**Directions**: Verbatim output of the lines below is required, with the images omitted.

**Page segmentation data**:
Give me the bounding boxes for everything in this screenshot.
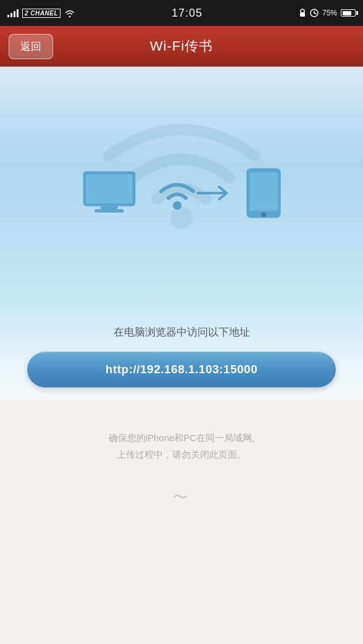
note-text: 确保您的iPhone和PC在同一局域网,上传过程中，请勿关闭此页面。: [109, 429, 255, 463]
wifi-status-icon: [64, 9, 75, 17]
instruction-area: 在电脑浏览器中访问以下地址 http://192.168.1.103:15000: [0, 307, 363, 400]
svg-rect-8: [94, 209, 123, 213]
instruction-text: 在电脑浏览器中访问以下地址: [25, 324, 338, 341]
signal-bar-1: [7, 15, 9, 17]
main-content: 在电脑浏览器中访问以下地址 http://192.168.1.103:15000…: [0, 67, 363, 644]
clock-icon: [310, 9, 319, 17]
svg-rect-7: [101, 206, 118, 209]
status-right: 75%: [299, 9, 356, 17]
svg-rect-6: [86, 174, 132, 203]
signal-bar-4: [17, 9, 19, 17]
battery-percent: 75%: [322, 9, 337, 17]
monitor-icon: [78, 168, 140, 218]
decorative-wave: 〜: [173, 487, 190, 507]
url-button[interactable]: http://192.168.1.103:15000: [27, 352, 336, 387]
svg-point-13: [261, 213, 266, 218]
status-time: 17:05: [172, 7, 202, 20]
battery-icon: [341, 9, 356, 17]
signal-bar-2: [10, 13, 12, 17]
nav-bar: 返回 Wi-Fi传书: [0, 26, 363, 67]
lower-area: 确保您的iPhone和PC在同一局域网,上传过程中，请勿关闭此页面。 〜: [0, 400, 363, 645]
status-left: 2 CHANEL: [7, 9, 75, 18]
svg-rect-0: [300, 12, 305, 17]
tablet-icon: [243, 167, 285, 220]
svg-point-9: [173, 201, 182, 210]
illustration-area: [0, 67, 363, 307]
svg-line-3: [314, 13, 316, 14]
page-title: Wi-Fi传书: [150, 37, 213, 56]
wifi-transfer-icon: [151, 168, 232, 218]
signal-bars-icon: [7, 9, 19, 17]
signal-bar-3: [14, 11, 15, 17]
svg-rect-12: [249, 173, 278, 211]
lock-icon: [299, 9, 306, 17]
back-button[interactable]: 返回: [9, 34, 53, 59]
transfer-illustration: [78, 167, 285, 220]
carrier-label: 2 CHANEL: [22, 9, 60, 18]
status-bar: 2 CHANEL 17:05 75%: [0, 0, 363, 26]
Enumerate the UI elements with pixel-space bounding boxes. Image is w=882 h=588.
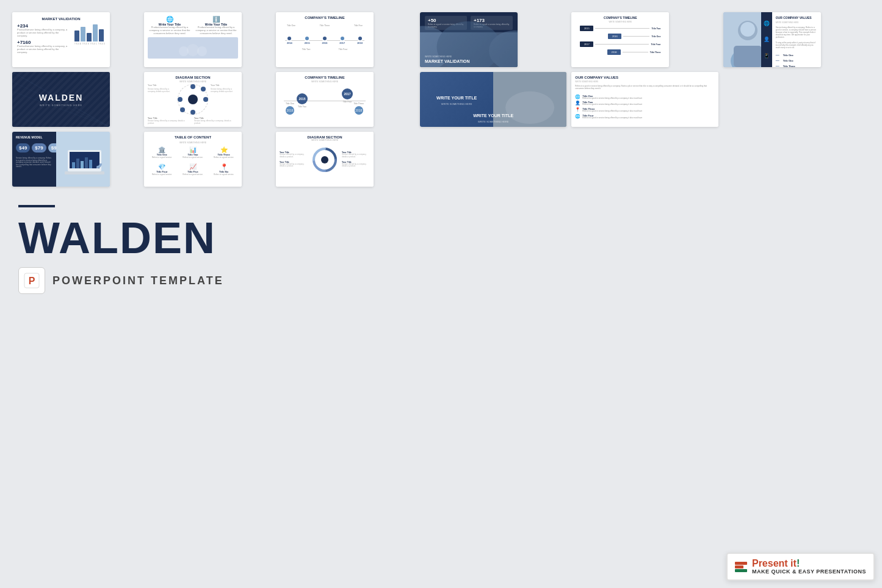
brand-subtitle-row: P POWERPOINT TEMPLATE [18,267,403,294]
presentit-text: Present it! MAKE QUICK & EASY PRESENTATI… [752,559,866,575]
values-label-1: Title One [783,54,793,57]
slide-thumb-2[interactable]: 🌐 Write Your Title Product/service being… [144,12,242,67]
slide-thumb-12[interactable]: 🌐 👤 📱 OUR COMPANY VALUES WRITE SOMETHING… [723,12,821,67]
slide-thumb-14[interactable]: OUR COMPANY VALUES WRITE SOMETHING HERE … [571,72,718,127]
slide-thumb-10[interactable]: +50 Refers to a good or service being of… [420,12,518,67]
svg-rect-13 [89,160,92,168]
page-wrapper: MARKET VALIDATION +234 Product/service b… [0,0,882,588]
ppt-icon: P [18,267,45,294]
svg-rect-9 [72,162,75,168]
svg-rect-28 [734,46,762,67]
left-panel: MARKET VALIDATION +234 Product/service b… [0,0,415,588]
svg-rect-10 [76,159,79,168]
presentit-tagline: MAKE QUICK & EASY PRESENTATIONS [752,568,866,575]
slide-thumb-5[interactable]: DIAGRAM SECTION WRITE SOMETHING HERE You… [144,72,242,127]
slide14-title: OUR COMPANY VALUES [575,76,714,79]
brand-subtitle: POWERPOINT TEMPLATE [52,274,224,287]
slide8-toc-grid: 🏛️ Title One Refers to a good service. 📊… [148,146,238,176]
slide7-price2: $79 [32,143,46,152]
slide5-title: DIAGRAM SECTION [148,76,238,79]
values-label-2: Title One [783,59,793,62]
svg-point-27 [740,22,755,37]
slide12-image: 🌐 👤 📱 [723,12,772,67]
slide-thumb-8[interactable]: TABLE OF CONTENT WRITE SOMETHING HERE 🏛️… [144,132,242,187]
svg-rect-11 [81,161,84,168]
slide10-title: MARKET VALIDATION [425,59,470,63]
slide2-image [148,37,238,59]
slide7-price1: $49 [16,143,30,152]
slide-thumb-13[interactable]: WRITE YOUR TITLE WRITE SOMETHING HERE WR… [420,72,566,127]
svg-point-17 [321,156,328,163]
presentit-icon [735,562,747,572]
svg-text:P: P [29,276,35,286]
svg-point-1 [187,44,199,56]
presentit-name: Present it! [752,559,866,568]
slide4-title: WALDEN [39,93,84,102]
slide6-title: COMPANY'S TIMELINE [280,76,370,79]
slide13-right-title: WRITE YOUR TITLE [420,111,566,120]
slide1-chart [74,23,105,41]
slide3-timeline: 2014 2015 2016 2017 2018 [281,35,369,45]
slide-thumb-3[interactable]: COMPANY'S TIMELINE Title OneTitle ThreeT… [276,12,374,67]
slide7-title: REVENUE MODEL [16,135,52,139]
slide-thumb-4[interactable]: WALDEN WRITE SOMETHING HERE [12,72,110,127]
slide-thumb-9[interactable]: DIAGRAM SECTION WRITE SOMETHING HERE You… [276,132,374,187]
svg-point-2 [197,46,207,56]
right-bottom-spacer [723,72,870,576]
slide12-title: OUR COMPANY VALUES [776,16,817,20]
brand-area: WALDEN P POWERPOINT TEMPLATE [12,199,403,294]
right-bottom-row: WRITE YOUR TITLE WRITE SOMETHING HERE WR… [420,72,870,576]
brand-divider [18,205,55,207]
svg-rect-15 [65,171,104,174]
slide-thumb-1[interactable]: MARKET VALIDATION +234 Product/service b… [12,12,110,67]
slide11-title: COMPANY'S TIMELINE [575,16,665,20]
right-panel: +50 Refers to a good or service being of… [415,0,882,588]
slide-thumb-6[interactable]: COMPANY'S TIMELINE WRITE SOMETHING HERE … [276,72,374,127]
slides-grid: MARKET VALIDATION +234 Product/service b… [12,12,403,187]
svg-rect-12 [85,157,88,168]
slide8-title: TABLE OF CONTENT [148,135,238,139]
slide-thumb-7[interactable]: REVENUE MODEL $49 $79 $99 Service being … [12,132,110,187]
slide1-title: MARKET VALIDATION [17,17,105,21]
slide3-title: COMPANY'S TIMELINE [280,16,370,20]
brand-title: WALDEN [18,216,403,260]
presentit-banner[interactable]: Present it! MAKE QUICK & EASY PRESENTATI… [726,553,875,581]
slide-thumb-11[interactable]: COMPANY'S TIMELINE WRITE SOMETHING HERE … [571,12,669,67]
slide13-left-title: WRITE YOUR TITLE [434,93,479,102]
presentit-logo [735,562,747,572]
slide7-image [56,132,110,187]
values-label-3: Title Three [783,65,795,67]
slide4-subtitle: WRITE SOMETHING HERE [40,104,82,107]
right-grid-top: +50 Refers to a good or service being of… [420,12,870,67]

**The completed task**:
Give me the bounding boxes for everything in this screenshot.
note-text: 确保您的iPhone和PC在同一局域网,上传过程中，请勿关闭此页面。: [109, 429, 255, 463]
wifi-status-icon: [64, 9, 75, 17]
instruction-area: 在电脑浏览器中访问以下地址 http://192.168.1.103:15000: [0, 307, 363, 400]
svg-rect-8: [94, 209, 123, 213]
instruction-text: 在电脑浏览器中访问以下地址: [25, 324, 338, 341]
signal-bar-1: [7, 15, 9, 17]
main-content: 在电脑浏览器中访问以下地址 http://192.168.1.103:15000…: [0, 67, 363, 644]
clock-icon: [310, 9, 319, 17]
svg-rect-7: [101, 206, 118, 209]
status-right: 75%: [299, 9, 356, 17]
svg-rect-6: [86, 174, 132, 203]
signal-bar-4: [17, 9, 19, 17]
battery-percent: 75%: [322, 9, 337, 17]
monitor-icon: [78, 168, 140, 218]
decorative-wave: 〜: [173, 487, 190, 507]
url-button[interactable]: http://192.168.1.103:15000: [27, 352, 336, 387]
svg-point-13: [261, 213, 266, 218]
status-time: 17:05: [172, 7, 202, 20]
battery-icon: [341, 9, 356, 17]
signal-bar-2: [10, 13, 12, 17]
nav-bar: 返回 Wi-Fi传书: [0, 26, 363, 67]
lower-area: 确保您的iPhone和PC在同一局域网,上传过程中，请勿关闭此页面。 〜: [0, 400, 363, 645]
status-left: 2 CHANEL: [7, 9, 75, 18]
svg-rect-0: [300, 12, 305, 17]
tablet-icon: [243, 167, 285, 220]
svg-point-9: [173, 201, 182, 210]
illustration-area: [0, 67, 363, 307]
svg-line-3: [314, 13, 316, 14]
page-title: Wi-Fi传书: [150, 37, 213, 56]
wifi-transfer-icon: [151, 168, 232, 218]
signal-bars-icon: [7, 9, 19, 17]
signal-bar-3: [14, 11, 15, 17]
svg-rect-12: [249, 173, 278, 211]
lock-icon: [299, 9, 306, 17]
back-button[interactable]: 返回: [9, 34, 53, 59]
transfer-illustration: [78, 167, 285, 220]
carrier-label: 2 CHANEL: [22, 9, 60, 18]
status-bar: 2 CHANEL 17:05 75%: [0, 0, 363, 26]
Enumerate the UI elements with pixel-space bounding boxes. Image is w=882 h=588.
brand-subtitle-row: P POWERPOINT TEMPLATE [18,267,403,294]
presentit-text: Present it! MAKE QUICK & EASY PRESENTATI… [752,559,866,575]
values-label-1: Title One [783,54,793,57]
slide-thumb-2[interactable]: 🌐 Write Your Title Product/service being… [144,12,242,67]
slide-thumb-12[interactable]: 🌐 👤 📱 OUR COMPANY VALUES WRITE SOMETHING… [723,12,821,67]
slide-thumb-14[interactable]: OUR COMPANY VALUES WRITE SOMETHING HERE … [571,72,718,127]
slide-thumb-10[interactable]: +50 Refers to a good or service being of… [420,12,518,67]
svg-rect-13 [89,160,92,168]
page-wrapper: MARKET VALIDATION +234 Product/service b… [0,0,882,588]
ppt-icon: P [18,267,45,294]
svg-rect-9 [72,162,75,168]
svg-rect-28 [734,46,762,67]
left-panel: MARKET VALIDATION +234 Product/service b… [0,0,415,588]
svg-rect-10 [76,159,79,168]
presentit-tagline: MAKE QUICK & EASY PRESENTATIONS [752,568,866,575]
slide-thumb-5[interactable]: DIAGRAM SECTION WRITE SOMETHING HERE You… [144,72,242,127]
slide14-title: OUR COMPANY VALUES [575,76,714,79]
brand-subtitle: POWERPOINT TEMPLATE [52,274,224,287]
slide8-toc-grid: 🏛️ Title One Refers to a good service. 📊… [148,146,238,176]
slide7-price2: $79 [32,143,46,152]
slide5-title: DIAGRAM SECTION [148,76,238,79]
values-label-2: Title One [783,59,793,62]
svg-point-27 [740,22,755,37]
slide12-image: 🌐 👤 📱 [723,12,772,67]
slide-thumb-8[interactable]: TABLE OF CONTENT WRITE SOMETHING HERE 🏛️… [144,132,242,187]
svg-rect-11 [81,161,84,168]
slide10-title: MARKET VALIDATION [425,59,470,63]
slide2-image [148,37,238,59]
slide7-price1: $49 [16,143,30,152]
slide-thumb-13[interactable]: WRITE YOUR TITLE WRITE SOMETHING HERE WR… [420,72,566,127]
svg-point-17 [321,156,328,163]
presentit-icon [735,562,747,572]
svg-text:P: P [29,276,35,286]
svg-point-1 [187,44,199,56]
presentit-name: Present it! [752,559,866,568]
slide4-title: WALDEN [39,93,84,102]
slide6-title: COMPANY'S TIMELINE [280,76,370,79]
slide13-right-title: WRITE YOUR TITLE [420,111,566,120]
slide1-chart [74,23,105,41]
slide3-timeline: 2014 2015 2016 2017 2018 [281,35,369,45]
slide-thumb-3[interactable]: COMPANY'S TIMELINE Title OneTitle ThreeT… [276,12,374,67]
slide7-title: REVENUE MODEL [16,135,52,139]
slide-thumb-4[interactable]: WALDEN WRITE SOMETHING HERE [12,72,110,127]
slide-thumb-9[interactable]: DIAGRAM SECTION WRITE SOMETHING HERE You… [276,132,374,187]
svg-point-2 [197,46,207,56]
right-bottom-spacer [723,72,870,576]
slide12-title: OUR COMPANY VALUES [776,16,817,20]
brand-area: WALDEN P POWERPOINT TEMPLATE [12,199,403,294]
right-bottom-row: WRITE YOUR TITLE WRITE SOMETHING HERE WR… [420,72,870,576]
brand-divider [18,205,55,207]
svg-rect-15 [65,171,104,174]
slide-thumb-1[interactable]: MARKET VALIDATION +234 Product/service b… [12,12,110,67]
slide11-title: COMPANY'S TIMELINE [575,16,665,20]
right-panel: +50 Refers to a good or service being of… [415,0,882,588]
slide-thumb-6[interactable]: COMPANY'S TIMELINE WRITE SOMETHING HERE … [276,72,374,127]
slides-grid: MARKET VALIDATION +234 Product/service b… [12,12,403,187]
svg-rect-12 [85,157,88,168]
slide8-title: TABLE OF CONTENT [148,135,238,139]
slide-thumb-7[interactable]: REVENUE MODEL $49 $79 $99 Service being … [12,132,110,187]
slide1-title: MARKET VALIDATION [17,17,105,21]
slide3-title: COMPANY'S TIMELINE [280,16,370,20]
brand-title: WALDEN [18,216,403,260]
presentit-banner[interactable]: Present it! MAKE QUICK & EASY PRESENTATI… [726,553,875,581]
slide-thumb-11[interactable]: COMPANY'S TIMELINE WRITE SOMETHING HERE … [571,12,669,67]
slide13-left-title: WRITE YOUR TITLE [434,93,479,102]
presentit-logo [735,562,747,572]
slide7-image [56,132,110,187]
values-label-3: Title Three [783,65,795,67]
slide4-subtitle: WRITE SOMETHING HERE [40,104,82,107]
right-grid-top: +50 Refers to a good or service being of… [420,12,870,67]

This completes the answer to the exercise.